A humorous look at the companies that caught our eye, for better or worse, this week
No, that’s not a Brazilian soccer fan celebrating a national victory. It’s a shareholder in Score Media doing what comes naturally after the stock soared on reports that Rogers Communications would acquire the money-losing sports broadcaster. Do you believe in miracles? Score Media investors sure do.
Remember how you and your Grade 4 friends loved to put an ant under a magnifying glass and watch it squirm in the burning light? Now you know how the ant feels. After successfully harnessing the power of the sun to immolate most of its shareholders’ money earlier this year, First Solar heated up this week when it announced it was developing solar farms in India – you know, because they’ve been so profitable elsewhere.

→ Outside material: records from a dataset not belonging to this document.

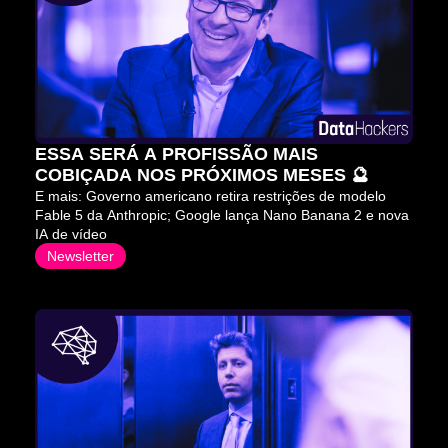
ESSA SERÁ A PROFISSÃO MAIS 
COBIÇADA NOS PRÓXIMOS MESES 🔮
E mais: Governo americano retira restrições de modelo 
Fable 5 da Anthropic; Google lança Nano Banana 2 e nova 
IA de vídeo
Newsletter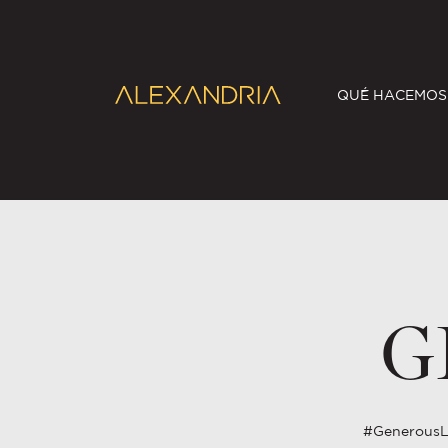
QUÉ HACEMOS
G
#GenerousLa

What? HP’s in trouble? That can’t be. I love their steak sauce ... oh, that HP. Well, sure. The computer maker has stumbled from one disaster to another, culminating in this week’s announcement that it was taking an $8-billion writedown. Meg Whitman, the CEO du jour, says she has a recipe to put things right, but many shareholders are already feeling queasy. Not even a heap of steak sauce could make these numbers palatable.
The missus and I don’t shop at trendy clothiers like Urban Outfitters. (We prefer its lesser known rival, Suburban Slop.) But even unfashionistas like us were impressed by the company’s earnings report this week. Only months after being sued by native groups for selling Indian-themed underwear, then being lambasted by Irish-American groups for its St. Patrick’s Day gear, the garment flogger is striking a blow for an oppressed group: its shareholders.
Oh, you think it’s funny that a lacklustre hardware chain could be considered a national asset. But how can you build a country without nails, not to mention caulking compound and a bit of that special roofing goop? I say we stick together (preferably with a long-lasting hypoallergenic adhesive) or we all fail separately. Sadly for shareholders counting on big profits from a U.S. takeover bid, Rona store owners made much the same point this week.